The reply should reproduce every line of the data below word for word, minus any images.
· · · · · · ·
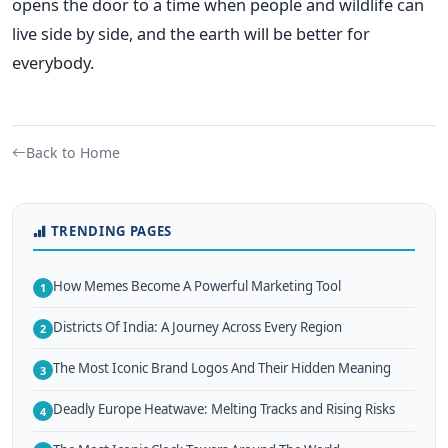
opens the door to a time when people and wildlife can
live side by side, and the earth will be better for
everybody.
Back to Home
TRENDING PAGES
How Memes Become A Powerful Marketing Tool
1
Districts Of India: A Journey Across Every Region
2
The Most Iconic Brand Logos And Their Hidden Meaning
3
Deadly Europe Heatwave: Melting Tracks and Rising Risks
4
· · · · · · ·
• _SOLUTION_
opens the door to a time when people and wildlife can
live side by side, and the earth will be better for
everybody.
Back to Home
TRENDING PAGES
How Memes Become A Powerful Marketing Tool
1
Districts Of India: A Journey Across Every Region
2
The Most Iconic Brand Logos And Their Hidden Meaning
3
Deadly Europe Heatwave: Melting Tracks and Rising Risks
4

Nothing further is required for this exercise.